In AI, the term refers to the learned message protocols developed by communicating neural agents in RL (Reinforcement Learning) or MARL (Multi-Agent Reinforcement Learning) settings, where differentiable or discretized channels (e.g., Gumbel-Softmax or straight-through estimators over symbol vocabularies) enable agents to discover signaling schemes that optimize reward; these codes exhibit properties studied in game-theoretic signaling (e.g., Lewis signaling equilibria), information bottleneck trade-offs, and compositionality, and are analyzed via probing, topographic similarity, referential games, and translation models to natural language for interpretability and oversight. Practically, neuralese underpins coordination in multi-robot systems, emergent tool use, and decentralized control, while theoretically it serves as a testbed for understanding how structured communication arises under inductive biases, pressures for generalization, and environmental symmetries; current research targets aligning these emergent languages with human semantics (e.g., via auxiliary supervision, pragmatic reasoning, or translation bridges) and mitigating risks such as covert channels and reward-hacking through uninterpretable codes.
First use is commonly traced to 2017 in work explicitly framing “neuralese” and its translation, with popularity peaking circa 2017–2019 alongside the surge in emergent communication research in MARL (Multi-Agent Reinforcement Learning).

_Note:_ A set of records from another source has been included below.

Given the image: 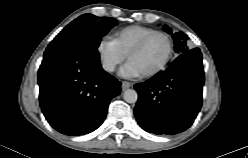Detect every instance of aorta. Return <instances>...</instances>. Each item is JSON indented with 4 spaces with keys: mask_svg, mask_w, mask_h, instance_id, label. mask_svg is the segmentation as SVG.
<instances>
[{
    "mask_svg": "<svg viewBox=\"0 0 248 158\" xmlns=\"http://www.w3.org/2000/svg\"><path fill=\"white\" fill-rule=\"evenodd\" d=\"M123 98L127 103H136L138 94L134 89H127L123 94Z\"/></svg>",
    "mask_w": 248,
    "mask_h": 158,
    "instance_id": "obj_1",
    "label": "aorta"
}]
</instances>
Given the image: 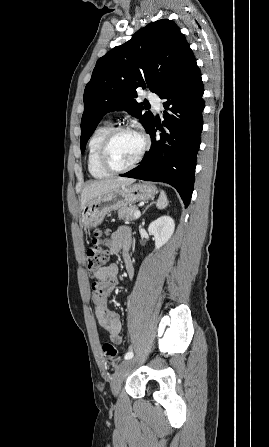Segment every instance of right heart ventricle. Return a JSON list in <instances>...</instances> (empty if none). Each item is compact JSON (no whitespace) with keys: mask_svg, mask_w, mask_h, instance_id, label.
<instances>
[{"mask_svg":"<svg viewBox=\"0 0 269 447\" xmlns=\"http://www.w3.org/2000/svg\"><path fill=\"white\" fill-rule=\"evenodd\" d=\"M112 124L106 122L97 127L92 133L88 143V170L96 178H104L110 175L100 163V151L104 138L112 129Z\"/></svg>","mask_w":269,"mask_h":447,"instance_id":"1","label":"right heart ventricle"}]
</instances>
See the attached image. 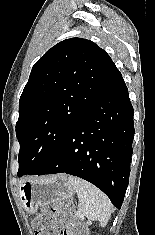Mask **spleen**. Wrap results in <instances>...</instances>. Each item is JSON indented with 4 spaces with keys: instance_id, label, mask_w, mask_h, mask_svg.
Instances as JSON below:
<instances>
[{
    "instance_id": "spleen-1",
    "label": "spleen",
    "mask_w": 155,
    "mask_h": 235,
    "mask_svg": "<svg viewBox=\"0 0 155 235\" xmlns=\"http://www.w3.org/2000/svg\"><path fill=\"white\" fill-rule=\"evenodd\" d=\"M79 199V213L89 220L98 221L106 226L111 216V203L107 196L93 184L77 177L69 176Z\"/></svg>"
}]
</instances>
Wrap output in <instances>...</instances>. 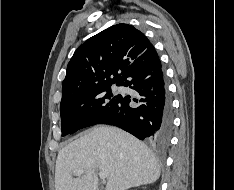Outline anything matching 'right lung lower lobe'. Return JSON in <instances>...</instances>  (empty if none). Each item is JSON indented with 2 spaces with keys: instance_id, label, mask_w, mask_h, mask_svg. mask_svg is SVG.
Returning <instances> with one entry per match:
<instances>
[{
  "instance_id": "obj_1",
  "label": "right lung lower lobe",
  "mask_w": 234,
  "mask_h": 190,
  "mask_svg": "<svg viewBox=\"0 0 234 190\" xmlns=\"http://www.w3.org/2000/svg\"><path fill=\"white\" fill-rule=\"evenodd\" d=\"M117 85L133 89L137 96L120 95L116 107L98 124L114 125L138 139L166 146L172 131V110L153 45L126 68Z\"/></svg>"
}]
</instances>
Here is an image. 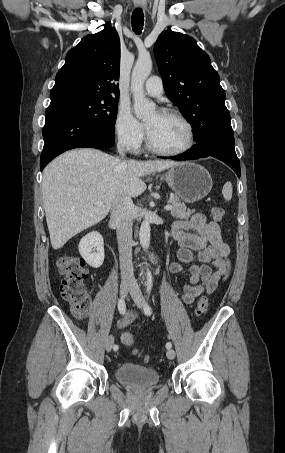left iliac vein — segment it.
I'll use <instances>...</instances> for the list:
<instances>
[{
  "label": "left iliac vein",
  "mask_w": 285,
  "mask_h": 453,
  "mask_svg": "<svg viewBox=\"0 0 285 453\" xmlns=\"http://www.w3.org/2000/svg\"><path fill=\"white\" fill-rule=\"evenodd\" d=\"M130 295L138 308H142L144 306V303H145L144 297H143L140 287L137 283H134L132 285V288L130 290ZM166 355H167L168 359L172 360L175 358V351L173 349H168Z\"/></svg>",
  "instance_id": "left-iliac-vein-1"
}]
</instances>
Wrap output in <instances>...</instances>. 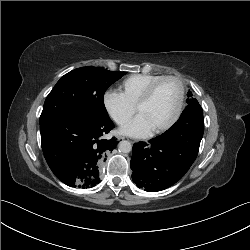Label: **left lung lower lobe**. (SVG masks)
<instances>
[{"instance_id": "0a47b994", "label": "left lung lower lobe", "mask_w": 250, "mask_h": 250, "mask_svg": "<svg viewBox=\"0 0 250 250\" xmlns=\"http://www.w3.org/2000/svg\"><path fill=\"white\" fill-rule=\"evenodd\" d=\"M203 132V110L191 107L162 135L135 143L130 163L133 182L149 192L175 184L195 161Z\"/></svg>"}]
</instances>
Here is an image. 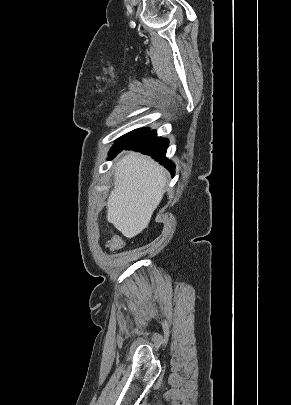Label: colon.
<instances>
[{"instance_id": "5ec220e1", "label": "colon", "mask_w": 291, "mask_h": 405, "mask_svg": "<svg viewBox=\"0 0 291 405\" xmlns=\"http://www.w3.org/2000/svg\"><path fill=\"white\" fill-rule=\"evenodd\" d=\"M107 246L110 250H118L123 246V241L119 236L115 235L108 241Z\"/></svg>"}]
</instances>
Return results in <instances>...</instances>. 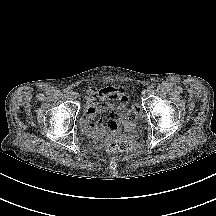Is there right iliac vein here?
<instances>
[{"label": "right iliac vein", "instance_id": "obj_1", "mask_svg": "<svg viewBox=\"0 0 216 216\" xmlns=\"http://www.w3.org/2000/svg\"><path fill=\"white\" fill-rule=\"evenodd\" d=\"M78 97V94L76 92H71L70 93V98L76 99Z\"/></svg>", "mask_w": 216, "mask_h": 216}]
</instances>
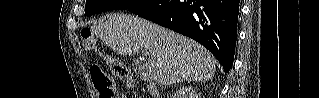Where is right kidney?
<instances>
[{"instance_id": "1", "label": "right kidney", "mask_w": 319, "mask_h": 98, "mask_svg": "<svg viewBox=\"0 0 319 98\" xmlns=\"http://www.w3.org/2000/svg\"><path fill=\"white\" fill-rule=\"evenodd\" d=\"M192 95H193V96H196V97H199L197 94H194V93H193Z\"/></svg>"}]
</instances>
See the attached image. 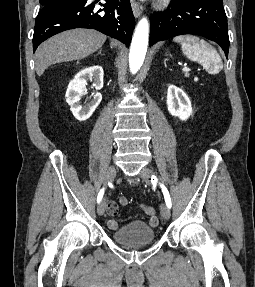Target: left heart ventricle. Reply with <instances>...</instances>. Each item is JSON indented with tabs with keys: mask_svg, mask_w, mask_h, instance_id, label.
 Returning <instances> with one entry per match:
<instances>
[{
	"mask_svg": "<svg viewBox=\"0 0 255 287\" xmlns=\"http://www.w3.org/2000/svg\"><path fill=\"white\" fill-rule=\"evenodd\" d=\"M149 39H157V38H149ZM136 48H163V47H136Z\"/></svg>",
	"mask_w": 255,
	"mask_h": 287,
	"instance_id": "1",
	"label": "left heart ventricle"
}]
</instances>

Key contributors include Jacob Andreas, Dan Klein, and Sergey Levine (who formalized and popularized the “Translating Neuralese” framing); Jakob N. Foerster and colleagues (deep differentiable communication in MARL); Igor Mordatch and Pieter Abbeel (emergent communication for embodied agents); and Angeliki Lazaridou and Marco Baroni (referential games and compositionality), with broader contributions from DeepMind and academic groups advancing evaluation metrics, grounding, and natural language alignment.